トモべさんと同じ言葉を彼女にかける。一人、焦っているみょうじさんには少し慣れてきた。慣れてきたけど、見飽きはしない。ずっと見ていたいとさえ思う。
そして、連絡先の入手方法についての二人のやりとりを聞き、やっぱりみょうじさんはグループのところから知れるって気付いてなかったんだと分かった。呑気にそんなことを考えていると、今度はこっちにトモべさんの意識が向く。

「お茶目じゃん。なまえは置いといて、孤爪は…………あ」
「……」
「……あ、あ〜〜〜〜〜ふ〜〜〜ん、あーーー」
「…………」

どうして気付かなかった。気付いていたとしたら、何故連絡を送らなかったのか、若しくは気づいてないふりしたのか。全てを理解したような頷きをみょうじさんの友達にされ、面倒臭さから顔を思い切り顰めた。なんか、この人のこういうところ、クロに似てる。でも、みょうじさんは気付いてなさそうだから良かった。

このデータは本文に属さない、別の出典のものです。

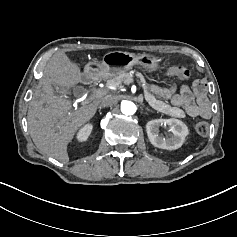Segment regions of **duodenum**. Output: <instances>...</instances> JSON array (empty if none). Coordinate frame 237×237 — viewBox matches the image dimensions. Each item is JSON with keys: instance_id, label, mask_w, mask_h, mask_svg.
Instances as JSON below:
<instances>
[{"instance_id": "duodenum-1", "label": "duodenum", "mask_w": 237, "mask_h": 237, "mask_svg": "<svg viewBox=\"0 0 237 237\" xmlns=\"http://www.w3.org/2000/svg\"><path fill=\"white\" fill-rule=\"evenodd\" d=\"M100 76V70L96 67H88L81 75L80 79L84 84L93 83Z\"/></svg>"}]
</instances>
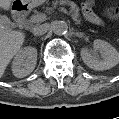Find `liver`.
<instances>
[{
    "mask_svg": "<svg viewBox=\"0 0 119 119\" xmlns=\"http://www.w3.org/2000/svg\"><path fill=\"white\" fill-rule=\"evenodd\" d=\"M13 0H0V8L11 9ZM12 13L15 11L11 10ZM25 40L22 32L9 30L0 25V78L4 75L7 65L12 58L20 51Z\"/></svg>",
    "mask_w": 119,
    "mask_h": 119,
    "instance_id": "1",
    "label": "liver"
}]
</instances>
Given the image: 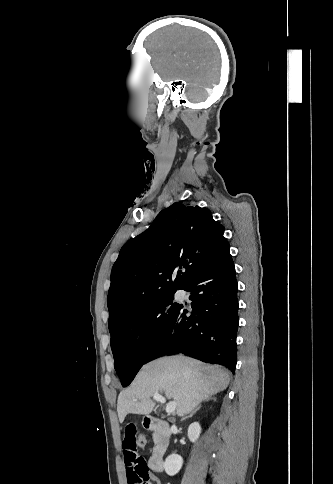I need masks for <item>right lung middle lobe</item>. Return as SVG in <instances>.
<instances>
[{"instance_id": "obj_1", "label": "right lung middle lobe", "mask_w": 333, "mask_h": 484, "mask_svg": "<svg viewBox=\"0 0 333 484\" xmlns=\"http://www.w3.org/2000/svg\"><path fill=\"white\" fill-rule=\"evenodd\" d=\"M168 293L138 306L109 326L114 367L128 386L157 340L170 326L179 307Z\"/></svg>"}]
</instances>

そう安心するのも束の間。今度はニヤニヤしながら海に誘われ、これは確実にバレたと更に嫌な顔になるおれにみょうじさんは焦り出す。
続く、トモべさんの「水着を着ていく」「肌が見えてた」という言葉に一瞬好きな人の水着姿を想像してしまった自分が恥ずかしくて、自分の存在を今すぐここから消したくなった。と同時に、友達を見ていたみょうじさんが恐る恐るこっちを見たから、勢い良く顔を逸らしてしまう。ああ、もう、ほんと、消えたい。


「孤爪が来れなくてもなまえは他の男共に守ってもらうから気にするな!」
「守ってもらわなくて大丈夫だから……」

次々と発せられる愉快な煽り言葉のようなものをトモべさんから投げられ、つい買ってしまった。「……行かないなんて言ってない」なんて、感情を隠さず答える。心配そうに声をかけてくるみょうじさんにも赴くままに返事をした。





「はぁ……」

みょうじさんと別れた途端、大きなため息を吐く。海なんて暑くて疲れるし、行きたくない。ましてやまだ話したことのないような人達と行くんでしょ。だったら尚更行きたくない。行きたくないけど、みょうじさんがいるから。少しでもみょうじさんと一緒に入れるなら行きたいと思ってしまう。


卒業したら、この感情は直ぐ捨てる。だから今だけは、わがままを言えるのなら、言わせてほしい。好きでいさせてほしい。